Images are to be dropped; everything else in the entries below must be copied exactly.

***

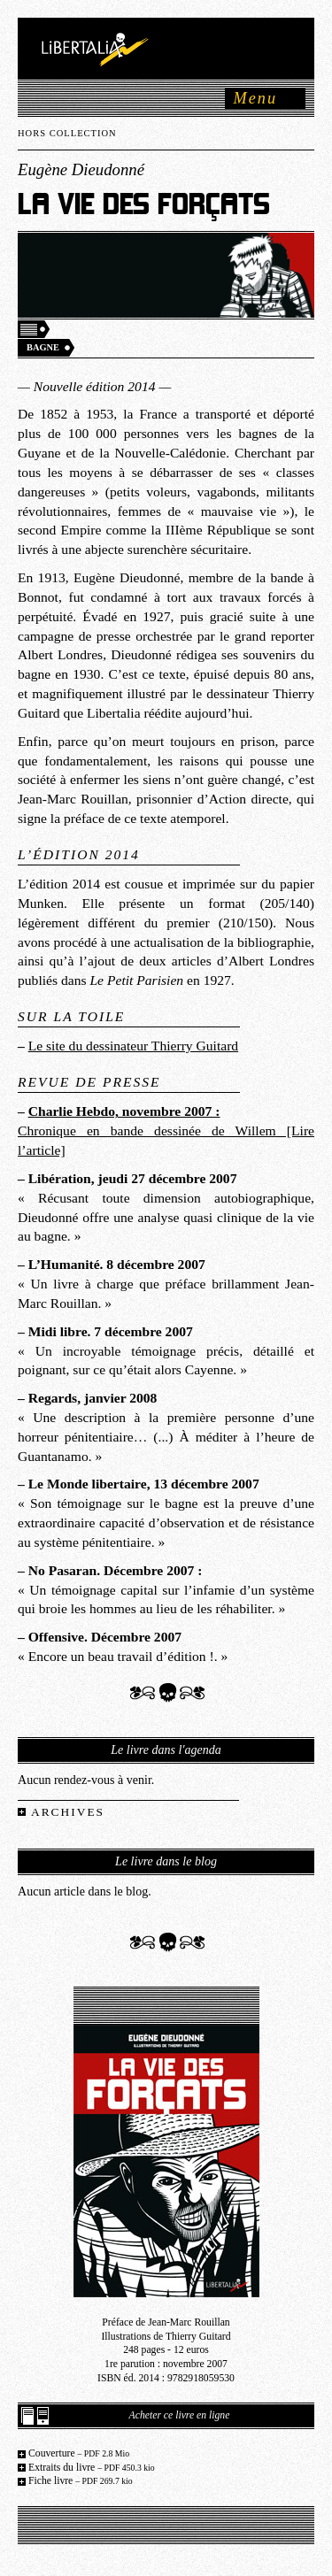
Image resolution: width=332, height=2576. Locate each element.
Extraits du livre (91, 2467)
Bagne (43, 347)
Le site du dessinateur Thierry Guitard (133, 1045)
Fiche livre (80, 2481)
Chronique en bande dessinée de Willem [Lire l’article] (166, 1130)
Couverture (78, 2453)
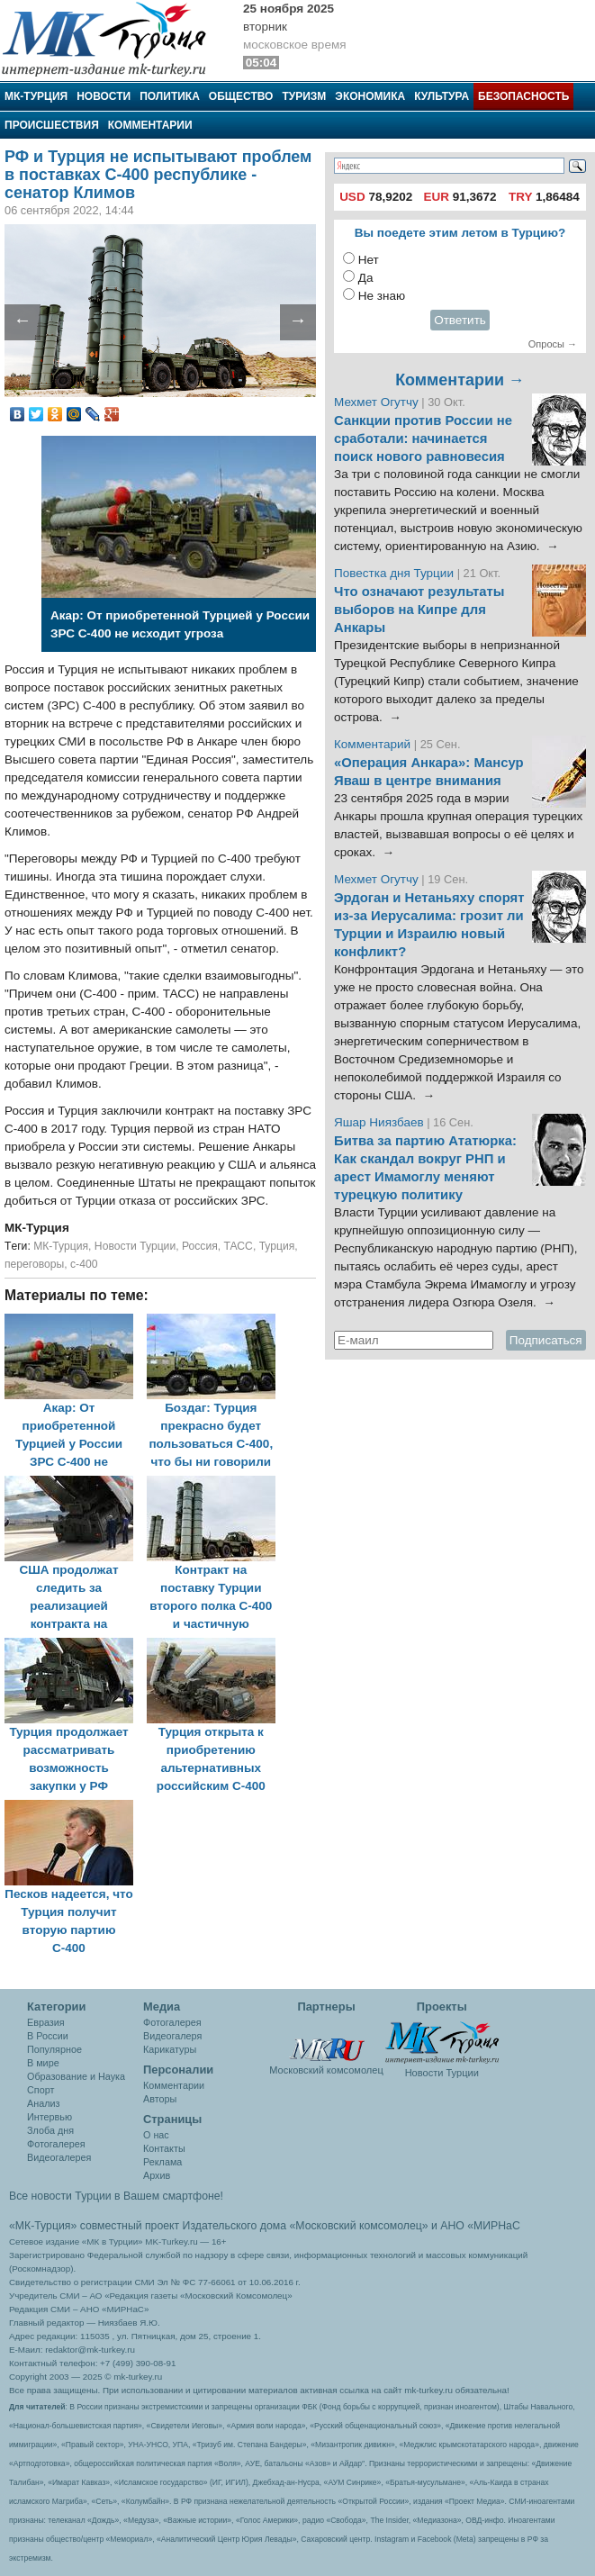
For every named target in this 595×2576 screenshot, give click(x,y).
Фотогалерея (56, 2143)
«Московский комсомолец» (358, 2225)
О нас (156, 2134)
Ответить (460, 320)
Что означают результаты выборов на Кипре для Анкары (419, 609)
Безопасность (523, 96)
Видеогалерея (59, 2157)
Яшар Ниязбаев (379, 1122)
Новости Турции (135, 1246)
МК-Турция (36, 96)
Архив (156, 2175)
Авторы (159, 2098)
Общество (241, 96)
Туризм (304, 96)
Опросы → (552, 344)
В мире (43, 2062)
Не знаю (381, 296)
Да (366, 278)
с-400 (83, 1264)
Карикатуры (169, 2049)
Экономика (370, 96)
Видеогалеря (172, 2035)
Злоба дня (50, 2130)
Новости (104, 96)
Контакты (164, 2148)
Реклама (162, 2161)
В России (47, 2035)
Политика (170, 96)
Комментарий (374, 744)
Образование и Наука (76, 2076)
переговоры (34, 1264)
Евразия (46, 2022)
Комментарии (150, 125)
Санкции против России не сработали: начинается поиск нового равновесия (423, 438)
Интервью (49, 2116)
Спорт (40, 2089)
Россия (200, 1246)
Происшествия (52, 125)
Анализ (43, 2103)
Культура (441, 96)
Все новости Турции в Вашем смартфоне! (116, 2196)
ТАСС (237, 1246)
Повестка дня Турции (395, 573)
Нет (368, 260)
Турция (277, 1246)
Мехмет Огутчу (376, 402)
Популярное (54, 2049)
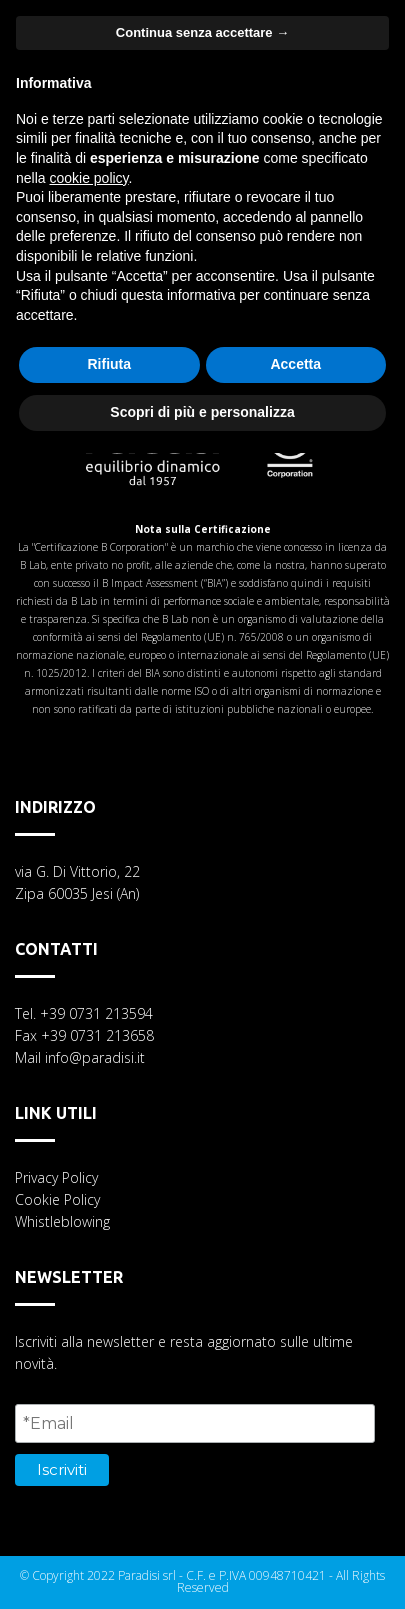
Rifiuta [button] (109, 364)
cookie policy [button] (88, 178)
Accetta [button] (295, 364)
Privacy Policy (56, 1177)
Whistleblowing (62, 1221)
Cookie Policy (57, 1199)
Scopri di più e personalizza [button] (202, 412)
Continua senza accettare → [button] (202, 32)
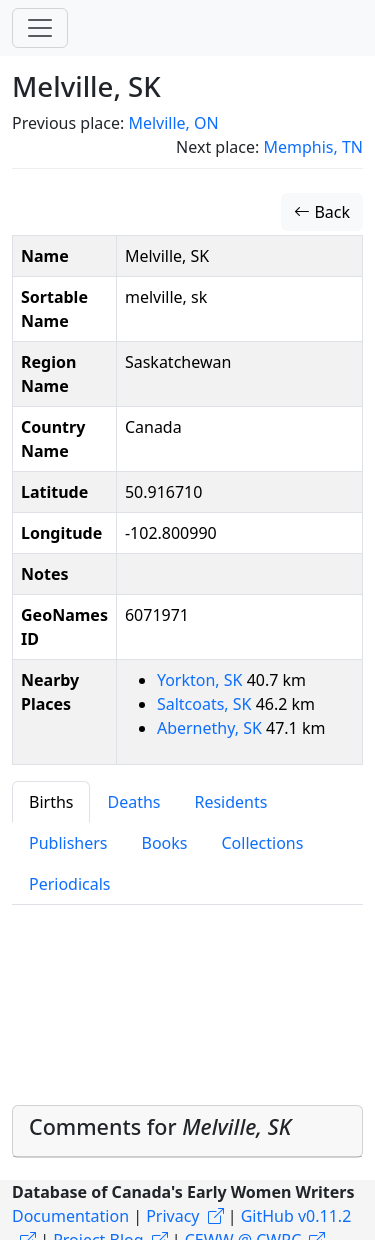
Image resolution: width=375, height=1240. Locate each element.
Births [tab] (51, 802)
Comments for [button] (160, 1126)
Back (322, 212)
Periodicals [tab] (70, 884)
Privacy (172, 1216)
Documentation (70, 1216)
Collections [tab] (262, 843)
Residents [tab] (230, 802)
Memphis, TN (313, 147)
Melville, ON (173, 123)
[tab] (187, 1131)
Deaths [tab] (133, 802)
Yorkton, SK (202, 680)
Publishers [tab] (68, 843)
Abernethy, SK (211, 728)
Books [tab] (165, 843)
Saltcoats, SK (206, 704)
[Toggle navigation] (40, 28)
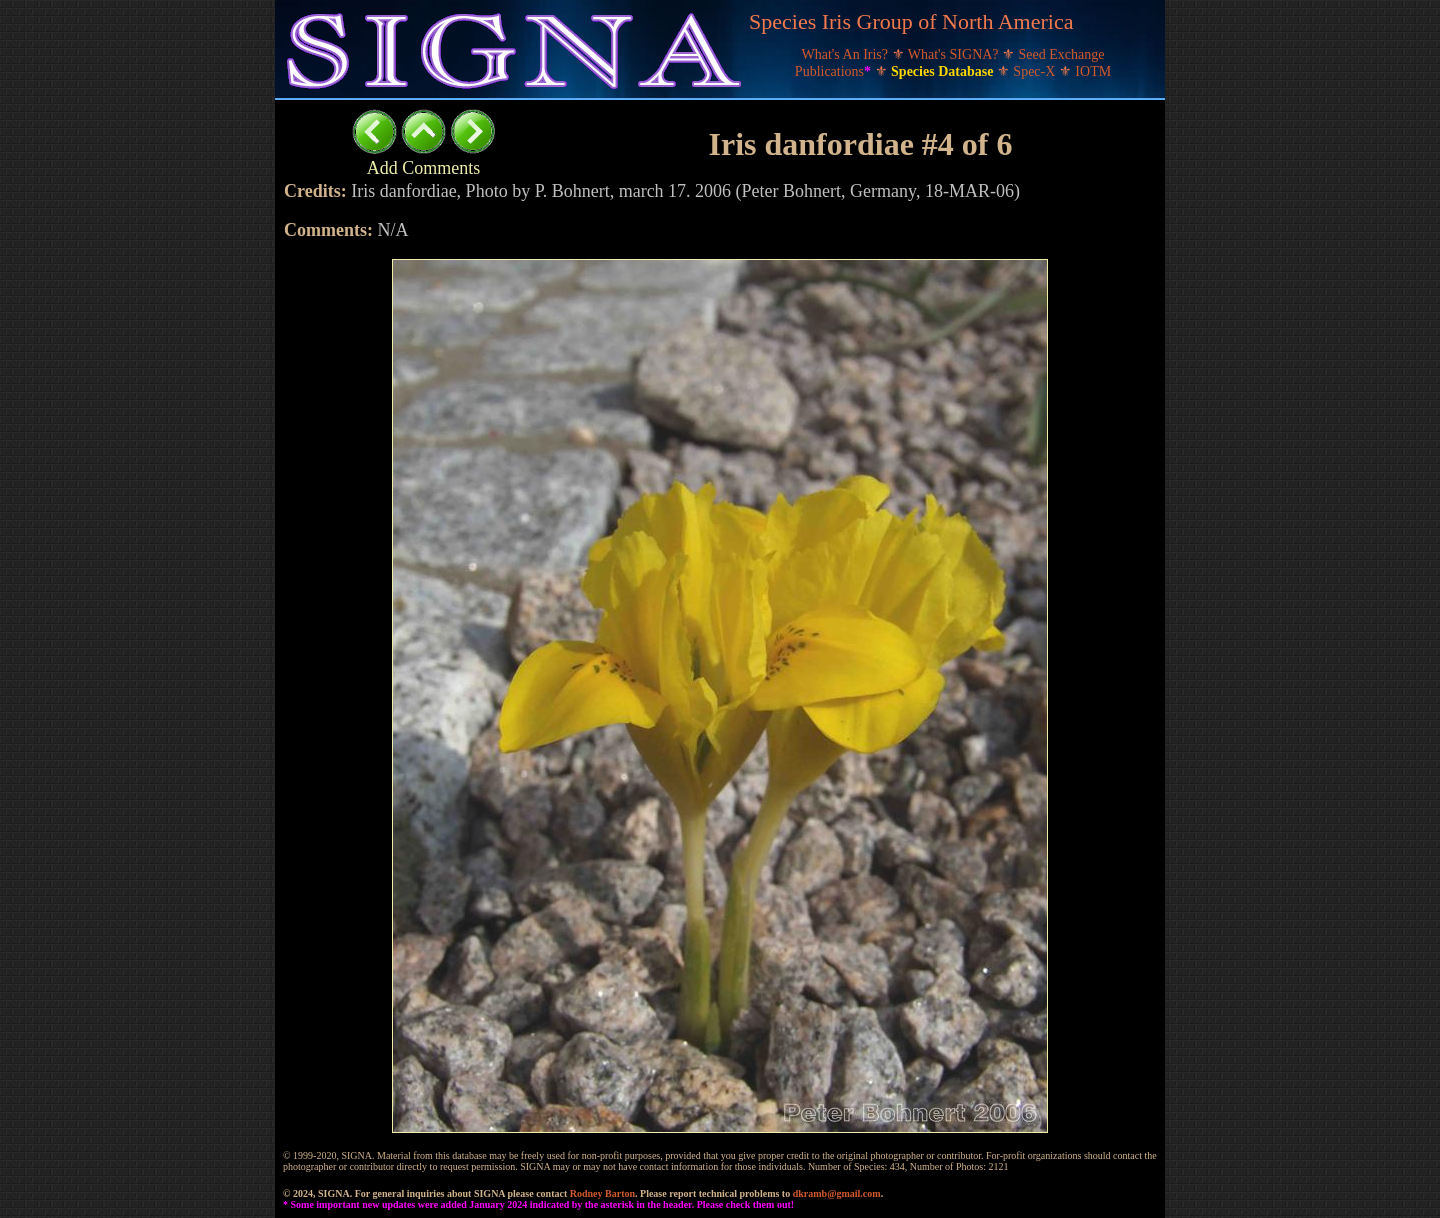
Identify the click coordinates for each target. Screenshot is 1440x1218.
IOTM (1093, 71)
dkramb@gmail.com (837, 1193)
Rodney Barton (602, 1193)
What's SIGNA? (955, 54)
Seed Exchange (1062, 54)
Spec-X (1036, 71)
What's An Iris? (847, 54)
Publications (835, 71)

***

- ANSWER TO THIS EXERCISE:
Image resolution: width=332, height=2576. Locate each element.
Extraits du livre (91, 2467)
Bagne (43, 347)
Le site du dessinateur Thierry Guitard (133, 1045)
Fiche livre (80, 2481)
Chronique en bande dessinée de Willem [Lire l’article] (166, 1130)
Couverture (78, 2453)
For every named target in this 595×2576 screenshot, give click(x,y).
Фотогалерея (56, 2143)
«Московский комсомолец» (358, 2225)
О нас (156, 2134)
Ответить (460, 320)
Что означают результаты выборов на Кипре для Анкары (419, 609)
Безопасность (523, 96)
Видеогалерея (59, 2157)
Яшар Ниязбаев (379, 1122)
Новости Турции (135, 1246)
МК-Турция (36, 96)
Архив (156, 2175)
Авторы (159, 2098)
Общество (241, 96)
Туризм (304, 96)
Опросы → (552, 344)
В мире (43, 2062)
Не знаю (381, 296)
Да (366, 278)
с-400 (83, 1264)
Карикатуры (169, 2049)
Экономика (370, 96)
Видеогалеря (172, 2035)
Злоба дня (50, 2130)
Новости (104, 96)
Контакты (164, 2148)
Реклама (162, 2161)
В России (47, 2035)
Политика (170, 96)
Комментарий (374, 744)
Образование и Наука (76, 2076)
переговоры (34, 1264)
Евразия (46, 2022)
Комментарии (150, 125)
Санкции против России не сработали: начинается поиск нового равновесия (423, 438)
Интервью (49, 2116)
Спорт (40, 2089)
Россия (200, 1246)
Происшествия (52, 125)
Анализ (43, 2103)
Культура (441, 96)
Все новости Турции в Вашем смартфоне! (116, 2196)
ТАСС (237, 1246)
Повестка дня Турции (395, 573)
Нет (368, 260)
Турция (277, 1246)
Мехмет Огутчу (376, 402)
Популярное (54, 2049)
Rifiuta [button] (109, 364)
cookie policy [button] (88, 178)
Accetta [button] (295, 364)
Privacy Policy (56, 1177)
Whistleblowing (62, 1221)
Cookie Policy (57, 1199)
Scopri di più e personalizza [button] (202, 412)
Continua senza accettare → [button] (202, 32)
Image resolution: width=375, height=1240. Locate each element.
Births [tab] (51, 802)
Comments for [button] (160, 1126)
Back (322, 212)
Periodicals [tab] (70, 884)
Privacy (172, 1216)
Documentation (70, 1216)
Collections [tab] (262, 843)
Residents [tab] (230, 802)
Memphis, TN (313, 147)
Melville, ON (173, 123)
[tab] (187, 1131)
Deaths [tab] (133, 802)
Yorkton, SK (202, 680)
Publishers [tab] (68, 843)
Abernethy, SK (211, 728)
Books [tab] (165, 843)
Saltcoats, SK (206, 704)
[Toggle navigation] (40, 28)
Identify the click coordinates for each target. Screenshot is 1440x1218.
IOTM (1093, 71)
dkramb@gmail.com (837, 1193)
Rodney Barton (602, 1193)
What's SIGNA? (955, 54)
Seed Exchange (1062, 54)
Spec-X (1036, 71)
What's An Iris? (847, 54)
Publications (835, 71)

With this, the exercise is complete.